**Problem description**
Ignore the pictures in the data below and set down exactly the lines from its first line through the line containing "rosignano marittimo località".
-- -- --
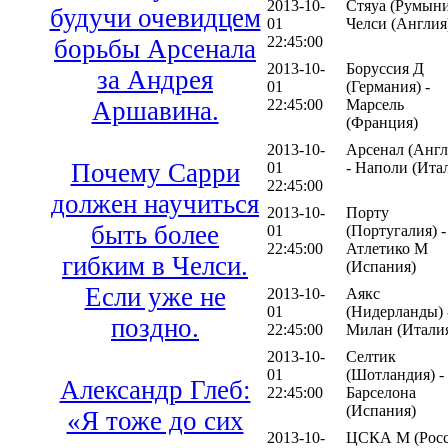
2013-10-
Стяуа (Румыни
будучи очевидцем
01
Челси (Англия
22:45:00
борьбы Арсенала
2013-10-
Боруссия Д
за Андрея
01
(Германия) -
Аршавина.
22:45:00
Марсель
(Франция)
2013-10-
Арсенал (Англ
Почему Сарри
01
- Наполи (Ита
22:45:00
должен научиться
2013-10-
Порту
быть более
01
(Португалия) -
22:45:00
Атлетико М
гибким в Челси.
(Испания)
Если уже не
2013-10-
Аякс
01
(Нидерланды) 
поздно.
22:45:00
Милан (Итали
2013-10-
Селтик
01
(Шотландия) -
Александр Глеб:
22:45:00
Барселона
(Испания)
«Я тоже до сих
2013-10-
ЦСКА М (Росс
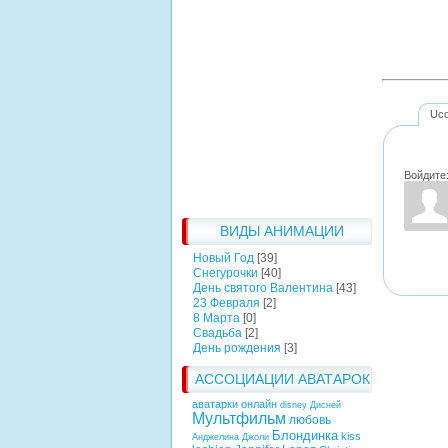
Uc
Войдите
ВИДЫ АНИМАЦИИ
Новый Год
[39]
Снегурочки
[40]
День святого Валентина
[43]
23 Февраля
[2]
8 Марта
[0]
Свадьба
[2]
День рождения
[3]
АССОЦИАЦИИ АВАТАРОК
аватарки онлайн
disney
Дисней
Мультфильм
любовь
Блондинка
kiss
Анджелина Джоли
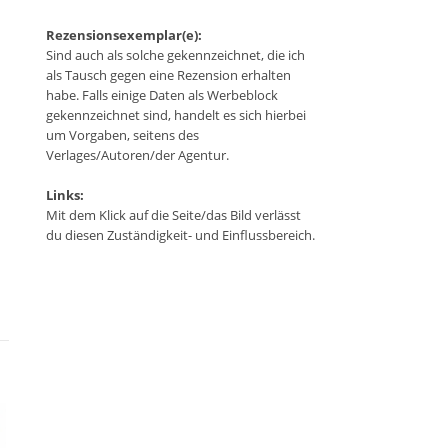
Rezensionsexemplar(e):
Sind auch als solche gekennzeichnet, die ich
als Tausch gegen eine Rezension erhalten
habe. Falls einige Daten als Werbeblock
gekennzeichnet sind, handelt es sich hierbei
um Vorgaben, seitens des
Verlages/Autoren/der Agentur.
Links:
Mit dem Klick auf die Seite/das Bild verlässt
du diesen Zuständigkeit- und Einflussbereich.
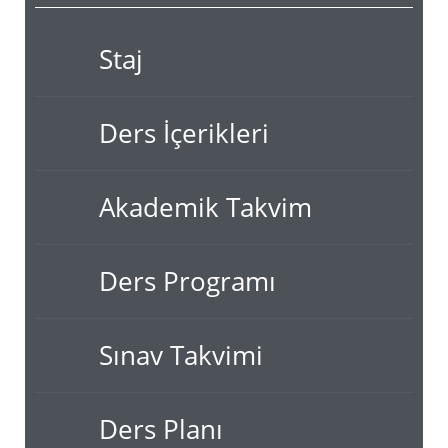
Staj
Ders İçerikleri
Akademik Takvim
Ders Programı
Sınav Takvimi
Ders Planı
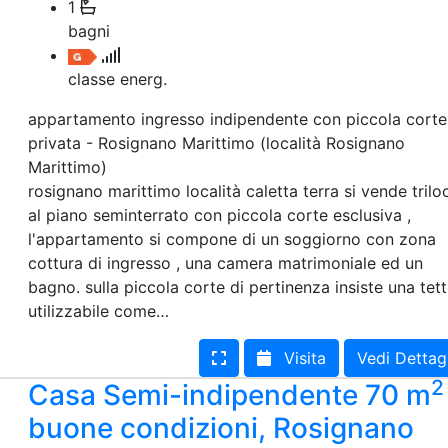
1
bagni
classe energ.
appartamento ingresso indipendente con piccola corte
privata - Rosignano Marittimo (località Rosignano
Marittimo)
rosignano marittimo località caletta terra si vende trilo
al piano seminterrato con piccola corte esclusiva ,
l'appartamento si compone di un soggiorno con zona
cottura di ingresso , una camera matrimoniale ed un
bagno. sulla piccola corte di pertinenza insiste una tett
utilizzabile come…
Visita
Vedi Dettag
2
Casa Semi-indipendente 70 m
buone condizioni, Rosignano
-- -- --
**Worked solution**
2013-10-
Стяуа (Румыни
будучи очевидцем
01
Челси (Англия
22:45:00
борьбы Арсенала
2013-10-
Боруссия Д
за Андрея
01
(Германия) -
Аршавина.
22:45:00
Марсель
(Франция)
2013-10-
Арсенал (Англ
Почему Сарри
01
- Наполи (Ита
22:45:00
должен научиться
2013-10-
Порту
быть более
01
(Португалия) -
22:45:00
Атлетико М
гибким в Челси.
(Испания)
Если уже не
2013-10-
Аякс
01
(Нидерланды) 
поздно.
22:45:00
Милан (Итали
2013-10-
Селтик
01
(Шотландия) -
Александр Глеб:
22:45:00
Барселона
(Испания)
«Я тоже до сих
2013-10-
ЦСКА М (Росс
Uc
Войдите
ВИДЫ АНИМАЦИИ
Новый Год
[39]
Снегурочки
[40]
День святого Валентина
[43]
23 Февраля
[2]
8 Марта
[0]
Свадьба
[2]
День рождения
[3]
АССОЦИАЦИИ АВАТАРОК
аватарки онлайн
disney
Дисней
Мультфильм
любовь
Блондинка
kiss
Анджелина Джоли
Rezensionsexemplar(e):
Sind auch als solche gekennzeichnet, die ich
als Tausch gegen eine Rezension erhalten
habe. Falls einige Daten als Werbeblock
gekennzeichnet sind, handelt es sich hierbei
um Vorgaben, seitens des
Verlages/Autoren/der Agentur.
Links:
Mit dem Klick auf die Seite/das Bild verlässt
du diesen Zuständigkeit- und Einflussbereich.
Staj
Ders İçerikleri
Akademik Takvim
Ders Programı
Sınav Takvimi
Ders Planı
1
bagni
classe energ.
appartamento ingresso indipendente con piccola corte
privata - Rosignano Marittimo (località Rosignano
Marittimo)
rosignano marittimo località caletta terra si vende trilo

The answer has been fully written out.